USAGE

3D Parallelism

3D parallelism makes it possible to train a large-scale model with multiple GPUs. See this for the detailed explanations.

Before we go any further, OSLO parallelism must be launched with multiprocessing because it is a distributed program. We recommend you use distributed launchers pre-built in PyTorch or DeepSpeed. For example, you can run OSLO parallelism with four GPUs using one of the following instructions:

python -m torch.distributed.launch --nproc_per_node=4 YOUR_SCRIPT.py
deepspeed --num_gpus=4 YOUR_SCRIPT.py

For more information about them, please see the document of PyTorch and DeepSpeed.

Model Parallelism

OSLO provides two key methods from_pretrained_with_parallel and from_config_with_parallel. They are inspired by from_pretrained and from_config of Transformers, so all the keyword arguments such as pad_token_id and torch_dtype can also be used.
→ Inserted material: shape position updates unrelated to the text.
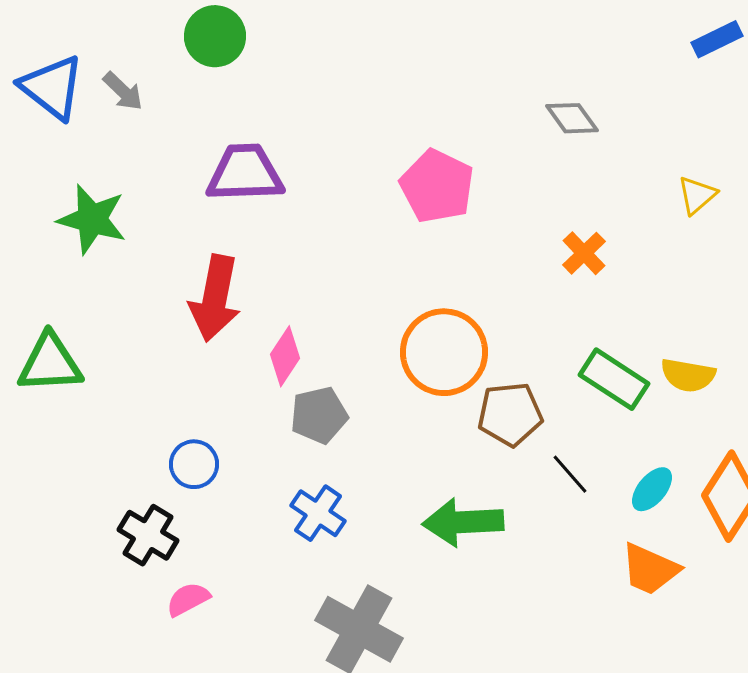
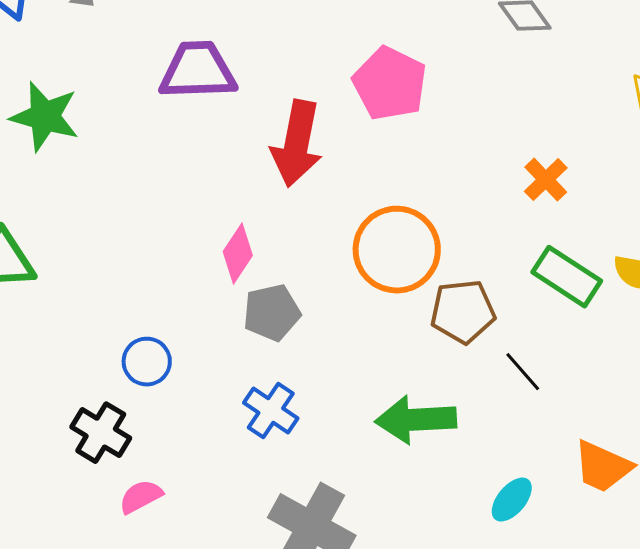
orange cross: (584, 253) -> (546, 180), moved
red arrow: (215, 298) -> (297, 144), moved
cyan ellipse: (652, 489) -> (512, 500), moved

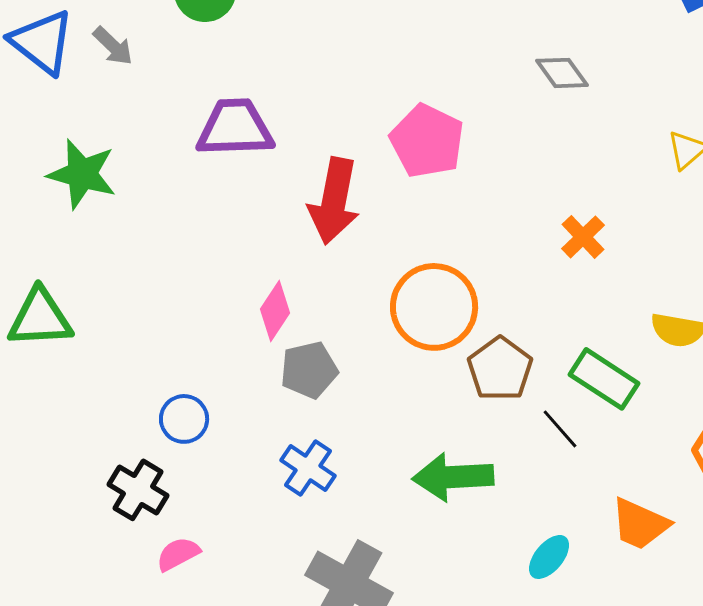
green rectangle: (567, 277) -> (604, 379), moved
brown pentagon: (463, 312) -> (500, 369), turned -30

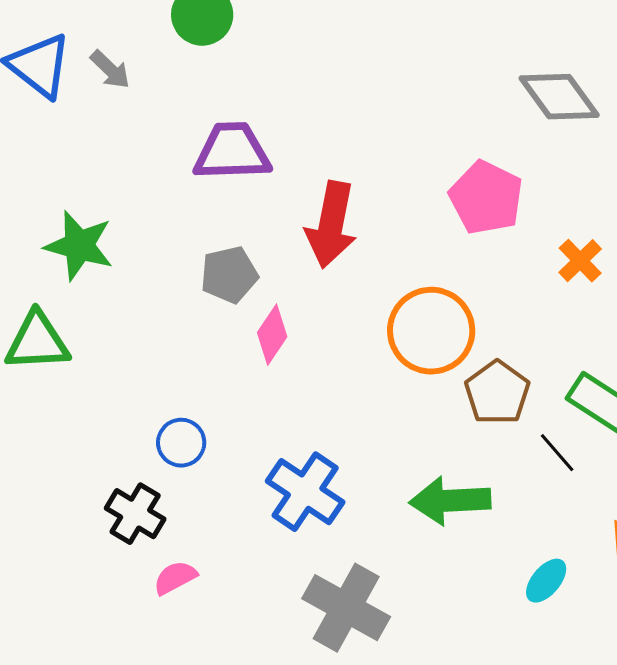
gray diamond: (562, 73) -> (559, 97), size x1.5
pink pentagon: (427, 141) -> (486, 198), moved
green star: (82, 174) -> (79, 246), moved
gray pentagon: (309, 370) -> (229, 275), moved
blue cross: (308, 468) -> (305, 492), size x1.4

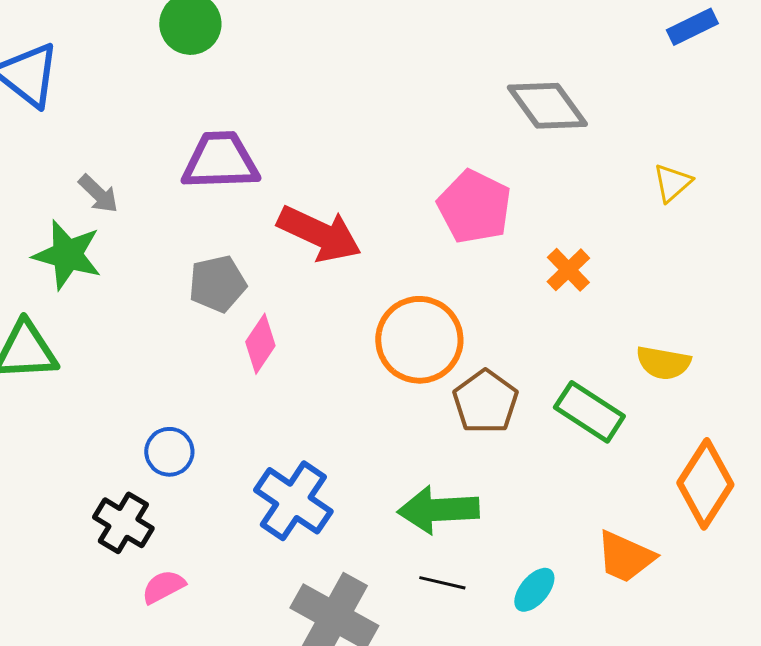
gray arrow: (110, 70) -> (98, 194), moved
red arrow: (331, 225) -> (319, 234), turned -76
black line: (557, 453) -> (442, 583), moved, turned -36

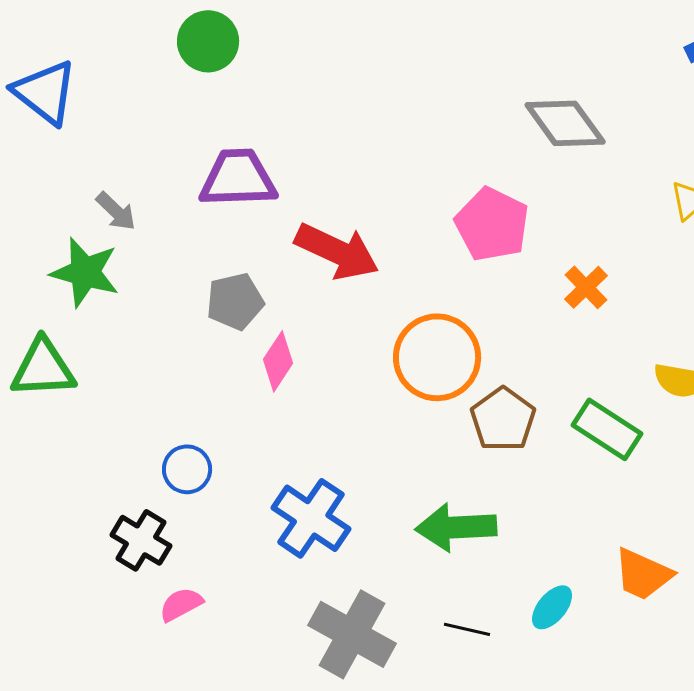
black line: (442, 583) -> (467, 629), moved

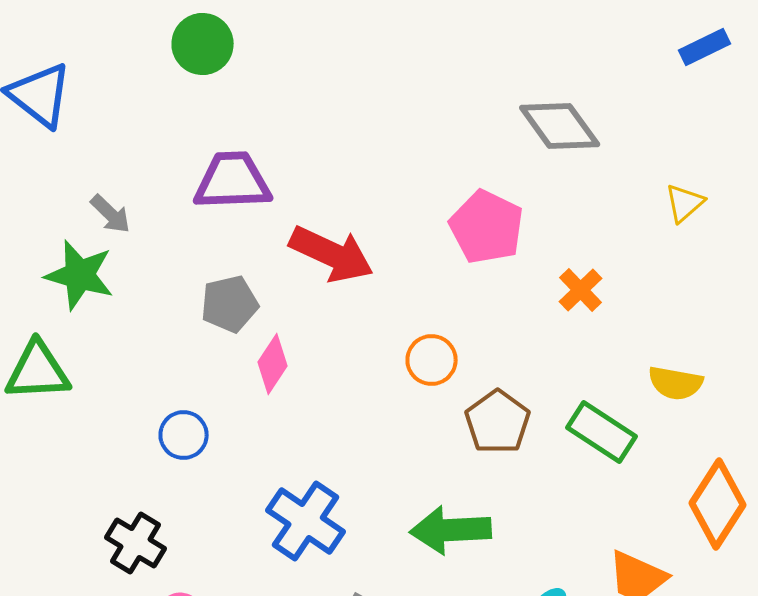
orange circle: (437, 357) -> (432, 360), size x0.6
blue circle: (187, 469) -> (184, 435), moved

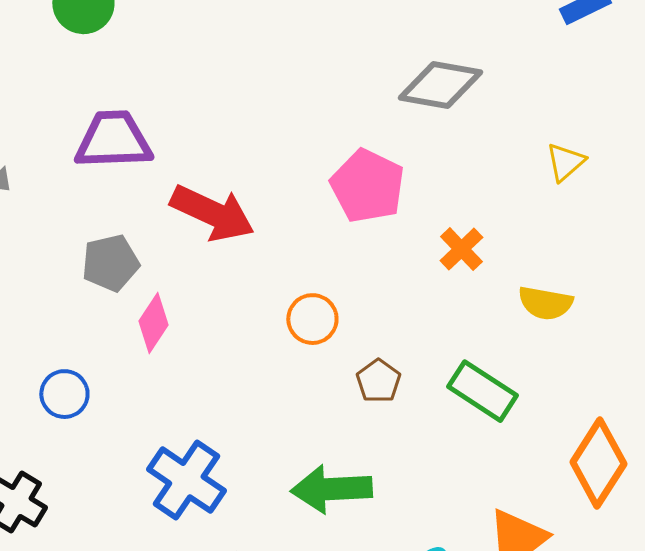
gray diamond: (560, 126) -> (440, 85), turned -44
yellow semicircle: (676, 383) -> (545, 303), moved
brown pentagon: (498, 422) -> (378, 381), size x0.7

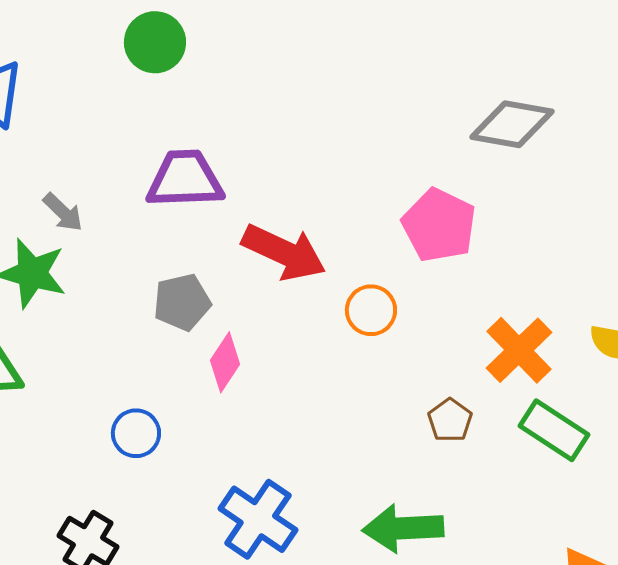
orange cross: (461, 249) -> (519, 350), moved, size x1.5
orange circle: (312, 319) -> (371, 310), moved

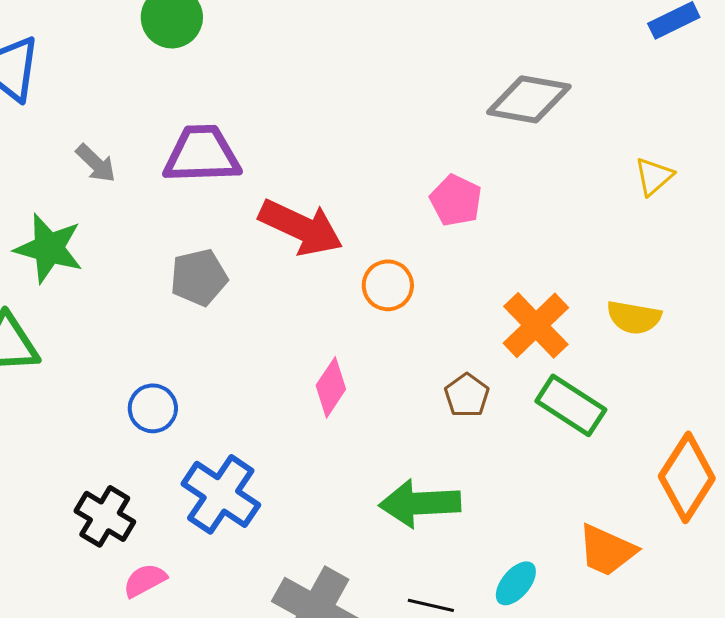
gray arrow: (63, 212) -> (96, 163), moved
pink pentagon: (439, 225) -> (456, 200), size x0.7
pink diamond: (225, 362) -> (331, 387), moved
blue cross: (258, 519) -> (221, 494), moved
They have two key parameters tensor_parallel_size and pipeline_parallel_size which make model parallelization easy. Note tensor_parallel_size * pipeline_parallel_size must be less than or equal to the total number of GPUs and tensor_parallel_size must be a power of 2. For example, (1 * 4), (2 * 2), (4 * 1) are usable options if you have four GPUs.

The followings are examples of model parallelism with four GPUs.
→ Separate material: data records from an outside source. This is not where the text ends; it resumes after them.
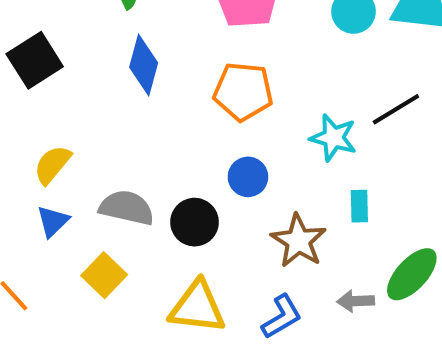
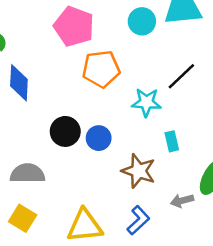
orange pentagon: (243, 92) -> (101, 69), moved
black circle: (195, 222) -> (65, 131), moved

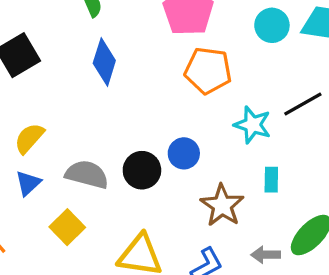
black circle: (65, 131) -> (142, 170), moved

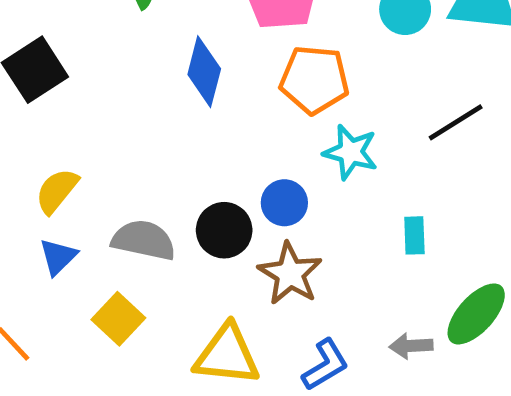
blue diamond: (104, 62) -> (204, 72), moved
cyan star: (253, 125) -> (351, 152), moved
brown star: (222, 205) -> (290, 274), moved

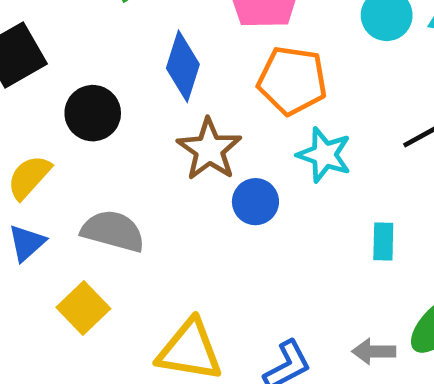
black circle: (224, 230) -> (93, 113), moved
brown star: (290, 274) -> (209, 149), moved

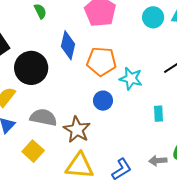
orange pentagon: (292, 81) -> (101, 61), moved
black circle: (93, 113) -> (31, 68), size x1.4
brown star: (209, 149) -> (77, 130), moved

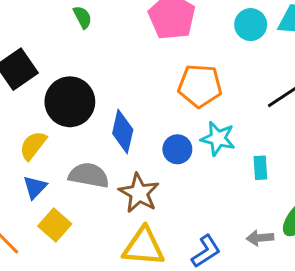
blue diamond: (68, 45) -> (123, 131), moved
orange pentagon: (101, 61) -> (200, 86), moved
cyan star: (131, 79) -> (218, 138), moved
yellow square: (33, 151) -> (55, 225), moved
Parallelization of the pre-trained model on the model hub

from oslo import GPT2LMHeadModel

model = GPT2LMHeadModel.from_pretrained_with_parallel(
    "gpt2", 
    tensor_parallel_size=2, 
    pipeline_parallel_size=2,
)

Parallelization of the pre-trained model in the local path (merged checkpoint)

/path/to/mdoel

- pytorch_model.bin
- config.json

from oslo import GPT2LMHeadModel

model = GPT2LMHeadModel.from_pretrained_with_parallel(
    "/path/to/model",
    tensor_parallel_size=2,
    pipeline_parallel_size=2,
)

Parallelization of the pre-trained model in the local path (split checkpoints)

You can also create the model from split checkpoint files. How to save the split checkpoint files will be explained later.

/path/to/model

- pytorch_model_tp=0_pp=0.bin
- pytorch_model_tp=1_pp=0.bin
- pytorch_model_tp=0_pp=1.bin
- pytorch_model_tp=1_pp=1.bin
- config.json

from oslo import GPT2LMHeadModel

model = GPT2LMHeadModel.from_pretrained_with_parallel(
    "/path/to/model",
    tensor_parallel_size=2,
    pipeline_parallel_size=2,
)

Parallelization of the random-initialized model using configuration object

from oslo import GPT2LMHeadModel, GPT2Config

config = GPT2Config.from_pretrained("gpt2")
# config = GPT2Config.from_json_file("path/to/config")
# config = GPT2Config.from_dict(YOUR_CONFIG_DICT)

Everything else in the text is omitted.